Irma Passoni militou contra a ditadura e exerceu três mandatos de deputada federal. (Foto: Reprodução)
O presidente da República, Luiz Inácio Lula da Silva, protagonizou um episódio considerado um ato falho durante entrevista concedida nessa quinta-feira (5) ao portal UOL. Ao abordar o tema da polarização política no Brasil, o chefe do Executivo acabou confundindo a ex-presidente Dilma Rousseff com a ex-deputada federal Irma Passoni, histórica militante do Partido dos Trabalhadores (PT) que teve trajetória ligada à Igreja Católica antes de ingressar na vida política institucional.
Durante a conversa, Lula afirmou: “A radicalização nas eleições começou na disputa do Aécio Neves contra a Irma Passoni”. A declaração chamou atenção porque a referência correta, no contexto mencionado, seria à eleição presidencial de 2014, disputada entre Dilma Rousseff e Aécio Neves, e não à ex-parlamentar petista. A fala repercutiu por evidenciar a troca de nomes envolvendo duas figuras femininas relevantes da história política recente do País.

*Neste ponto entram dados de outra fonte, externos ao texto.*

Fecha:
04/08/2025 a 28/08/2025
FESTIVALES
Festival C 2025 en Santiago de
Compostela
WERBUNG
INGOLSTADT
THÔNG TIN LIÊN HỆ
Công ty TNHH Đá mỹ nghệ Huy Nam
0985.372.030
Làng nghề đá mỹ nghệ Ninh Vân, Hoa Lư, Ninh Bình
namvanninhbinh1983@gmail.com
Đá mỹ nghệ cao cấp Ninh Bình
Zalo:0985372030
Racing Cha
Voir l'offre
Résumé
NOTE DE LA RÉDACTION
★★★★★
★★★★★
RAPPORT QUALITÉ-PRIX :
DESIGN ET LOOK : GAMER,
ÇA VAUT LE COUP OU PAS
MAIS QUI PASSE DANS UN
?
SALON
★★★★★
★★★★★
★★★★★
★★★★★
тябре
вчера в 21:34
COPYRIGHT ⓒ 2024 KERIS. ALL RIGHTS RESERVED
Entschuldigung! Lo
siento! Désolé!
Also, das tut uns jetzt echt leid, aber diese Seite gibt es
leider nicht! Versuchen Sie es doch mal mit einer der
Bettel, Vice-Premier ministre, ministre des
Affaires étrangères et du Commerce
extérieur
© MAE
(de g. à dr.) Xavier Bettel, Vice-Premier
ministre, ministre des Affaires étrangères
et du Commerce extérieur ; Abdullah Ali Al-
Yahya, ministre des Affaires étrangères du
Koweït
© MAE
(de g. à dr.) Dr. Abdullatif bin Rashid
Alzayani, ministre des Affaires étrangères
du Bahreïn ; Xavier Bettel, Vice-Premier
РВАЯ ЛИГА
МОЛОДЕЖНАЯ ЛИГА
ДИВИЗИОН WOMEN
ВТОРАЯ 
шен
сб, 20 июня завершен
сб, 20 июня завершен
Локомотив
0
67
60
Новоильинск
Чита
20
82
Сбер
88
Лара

Irma Passoni teve uma trajetória marcada pela atuação social e política desde a juventude. Ligada às Comunidades Eclesiais de Base, movimento de inspiração cristã que ganhou força durante a ditadura militar, ela deixou a vida religiosa para se dedicar à militância em movimentos sociais, especialmente aqueles voltados ao combate ao aumento do custo de vida e à defesa de direitos sociais. Sua atuação ocorreu em um contexto de restrições às liberdades políticas e civis no Brasil.
Em 1978, Irma Passoni foi eleita deputada estadual em São Paulo pelo Movimento Democrático Brasileiro (MDB), legenda que reunia a oposição permitida ao regime militar. Com o processo de redemocratização, participou da fundação do Partido dos Trabalhadores e, posteriormente, exerceu três mandatos como deputada federal pelo PT, entre os anos de 1983 e 1995. No Congresso Nacional, destacou-se por pautas ligadas aos direitos sociais, à participação popular e à ampliação da cidadania.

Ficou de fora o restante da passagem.